XO, Adaline
Most of the guys looking to see what I’d been sent were thoroughly confused, but I couldn’t stop my grin long enough to explain anything.
She’d sent me a crate of fucking vegetables.
If I didn’t love her before, this might have done it.
I set it down on the ground and strode past all my curious teammates, heading straight for Ned. Coach pinched the bridge of his nose, muttering something underneath his breath.
On the sideline, standing next to his lone security guard, Ned fidgeted uncomfortably as I approached.
I stopped about two feet away from him, crossed my arms over my chest, and stared him down.
“I have a meeting in less than five minutes,” he said, throat catching nervously on the last word.
“I don’t care.”
His eyebrows popped up, and he ripped his sunglasses off. “You still work for me, Ward, and I think you’re forgetting that.”
“I haven’t forgotten anything.” I took a step closer. The security guard watched me, yawning lazily. “I’m asking you, with all the respect you deserve as the owner, to honor the time I’ve put in here by allowing me to move on to another team where I can be closer to the people I care about.”
“Running home to Daddy?” Ned tugged on the sleeves of his shirt with a derisive sniff. “I thought you understood what an awful place that is to be.
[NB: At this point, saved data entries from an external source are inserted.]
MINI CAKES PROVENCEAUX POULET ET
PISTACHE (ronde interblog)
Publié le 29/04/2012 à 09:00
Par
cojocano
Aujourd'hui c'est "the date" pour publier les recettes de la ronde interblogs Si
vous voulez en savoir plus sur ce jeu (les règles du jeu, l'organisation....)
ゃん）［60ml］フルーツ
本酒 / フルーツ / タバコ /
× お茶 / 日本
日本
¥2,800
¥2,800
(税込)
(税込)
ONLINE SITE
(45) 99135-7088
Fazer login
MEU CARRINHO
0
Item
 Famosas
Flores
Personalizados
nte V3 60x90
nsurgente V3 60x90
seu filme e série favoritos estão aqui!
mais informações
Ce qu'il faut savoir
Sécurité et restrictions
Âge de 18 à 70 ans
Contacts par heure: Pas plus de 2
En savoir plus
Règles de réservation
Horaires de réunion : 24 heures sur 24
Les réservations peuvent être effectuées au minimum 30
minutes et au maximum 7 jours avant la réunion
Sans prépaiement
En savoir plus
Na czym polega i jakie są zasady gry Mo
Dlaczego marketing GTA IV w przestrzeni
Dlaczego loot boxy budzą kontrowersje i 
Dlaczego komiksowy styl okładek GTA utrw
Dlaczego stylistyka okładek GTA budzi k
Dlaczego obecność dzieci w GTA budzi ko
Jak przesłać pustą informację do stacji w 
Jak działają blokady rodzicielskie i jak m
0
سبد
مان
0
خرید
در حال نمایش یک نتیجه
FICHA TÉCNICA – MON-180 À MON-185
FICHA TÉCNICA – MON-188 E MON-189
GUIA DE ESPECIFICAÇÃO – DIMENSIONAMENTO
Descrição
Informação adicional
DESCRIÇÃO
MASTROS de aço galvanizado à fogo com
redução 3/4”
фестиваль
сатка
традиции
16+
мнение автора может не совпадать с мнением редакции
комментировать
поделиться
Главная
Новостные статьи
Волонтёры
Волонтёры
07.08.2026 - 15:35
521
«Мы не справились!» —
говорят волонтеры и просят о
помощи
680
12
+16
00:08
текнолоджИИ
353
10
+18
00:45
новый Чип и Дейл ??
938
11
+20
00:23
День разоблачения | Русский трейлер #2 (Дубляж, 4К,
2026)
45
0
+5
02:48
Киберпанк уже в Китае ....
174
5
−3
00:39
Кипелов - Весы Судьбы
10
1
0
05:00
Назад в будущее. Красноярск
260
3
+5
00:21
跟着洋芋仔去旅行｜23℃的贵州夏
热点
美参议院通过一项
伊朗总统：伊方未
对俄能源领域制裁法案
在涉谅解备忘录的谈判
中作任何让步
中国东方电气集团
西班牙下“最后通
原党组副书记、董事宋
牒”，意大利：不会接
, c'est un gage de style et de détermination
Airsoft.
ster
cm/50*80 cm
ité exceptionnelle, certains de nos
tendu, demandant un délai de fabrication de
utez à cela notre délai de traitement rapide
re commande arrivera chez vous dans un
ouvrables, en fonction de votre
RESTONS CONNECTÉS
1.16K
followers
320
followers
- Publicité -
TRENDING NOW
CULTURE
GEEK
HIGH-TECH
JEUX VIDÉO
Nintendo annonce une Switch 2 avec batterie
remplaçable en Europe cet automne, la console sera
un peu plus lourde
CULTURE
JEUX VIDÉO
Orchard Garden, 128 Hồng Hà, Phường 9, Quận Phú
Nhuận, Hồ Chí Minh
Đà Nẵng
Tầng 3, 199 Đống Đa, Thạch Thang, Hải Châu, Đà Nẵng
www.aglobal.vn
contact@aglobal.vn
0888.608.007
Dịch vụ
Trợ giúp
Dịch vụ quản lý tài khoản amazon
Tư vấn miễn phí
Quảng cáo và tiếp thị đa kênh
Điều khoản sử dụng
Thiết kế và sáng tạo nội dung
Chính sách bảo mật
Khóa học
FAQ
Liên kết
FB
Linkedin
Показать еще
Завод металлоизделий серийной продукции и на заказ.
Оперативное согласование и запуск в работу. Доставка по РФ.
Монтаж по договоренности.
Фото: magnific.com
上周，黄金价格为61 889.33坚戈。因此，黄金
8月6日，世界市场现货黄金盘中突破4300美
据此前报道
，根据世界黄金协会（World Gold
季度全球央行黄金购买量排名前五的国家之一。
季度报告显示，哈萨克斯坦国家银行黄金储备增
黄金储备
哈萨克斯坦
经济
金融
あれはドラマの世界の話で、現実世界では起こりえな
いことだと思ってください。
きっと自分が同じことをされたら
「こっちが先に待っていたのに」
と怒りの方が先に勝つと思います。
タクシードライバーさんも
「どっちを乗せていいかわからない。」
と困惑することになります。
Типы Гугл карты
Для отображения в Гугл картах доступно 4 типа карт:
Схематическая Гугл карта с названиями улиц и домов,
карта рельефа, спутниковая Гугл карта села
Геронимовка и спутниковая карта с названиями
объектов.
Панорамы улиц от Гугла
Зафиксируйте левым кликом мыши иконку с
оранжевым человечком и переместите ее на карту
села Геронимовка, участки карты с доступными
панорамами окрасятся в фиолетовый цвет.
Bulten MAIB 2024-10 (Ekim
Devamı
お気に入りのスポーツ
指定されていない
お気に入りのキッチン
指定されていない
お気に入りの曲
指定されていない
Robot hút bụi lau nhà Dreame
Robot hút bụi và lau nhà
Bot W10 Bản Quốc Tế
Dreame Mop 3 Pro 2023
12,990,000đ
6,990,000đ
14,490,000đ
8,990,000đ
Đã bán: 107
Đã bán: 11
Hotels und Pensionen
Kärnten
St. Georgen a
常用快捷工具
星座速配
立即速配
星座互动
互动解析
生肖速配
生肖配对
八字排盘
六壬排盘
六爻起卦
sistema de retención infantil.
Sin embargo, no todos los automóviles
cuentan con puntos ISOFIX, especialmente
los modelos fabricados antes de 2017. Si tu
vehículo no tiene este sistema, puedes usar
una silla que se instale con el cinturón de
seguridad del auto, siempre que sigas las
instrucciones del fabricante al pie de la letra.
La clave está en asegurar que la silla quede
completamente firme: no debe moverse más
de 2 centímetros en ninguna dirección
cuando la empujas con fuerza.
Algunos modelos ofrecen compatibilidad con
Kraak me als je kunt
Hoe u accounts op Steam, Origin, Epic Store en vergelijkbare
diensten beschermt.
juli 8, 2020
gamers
Makes me respect you less.”
“That would bother me if I cared whether you respect me or not.” I smiled. “But I don’t.”
“Why would I let my best player go anywhere?” he hissed. “I’d be an idiot to allow you to walk away before I have to.”
“There’s a whole list of reasons you’d be an idiot,” I said easily. “I might work for you right now, but contract or no contract, you’re putting me in a position where I won’t have much of a choice to do something drastic.”
“Like leave your team right before the season?” he said loudly. “That drastic?”
Loudly enough that my teammates behind us went conspicuously quiet.
Coach swore under his breath.
A few players muttered things I couldn’t hear, speaking to the people around them. If I looked now, I wondered what I’d see. Distrust. Suspicion. It was exactly the kind of thing that could ruin a team before we ever took the field.
I held his gaze. “It’s gonna be like that, then?”
Ned smirked. “Good luck getting them to trust you now, Ward.”
What an idiot.
He motioned to his security guard and swept out of the practice like he hadn’t just dropped a bomb right in the middle of the field.
I set my hands on my hips and tried to breathe through the hot wave of anger that curdled in my chest. Someone gripped my shoulder.
Darius squeezed his hand. “Hey, we got you, QB. Don’t sweat him, okay?”
I nodded. “Thanks.”
He walked off, and I blew out a hard breath. Before I could think too hard about what I was doing, or what it meant, I pulled my cell phone out of my pocket and pulled up a number I’d probably never called.
She picked up on the first ring.
“This is Allie.”
“Aunt Allie, it’s Emmett.”
Allie Sutton-Pierson, owner of the Washington Wolves and my mom’s oldest friend, laughed. “Well, not every day I get a call from the competition,” she said, a smile clear in her voice. “What can I do for you, Emmett?”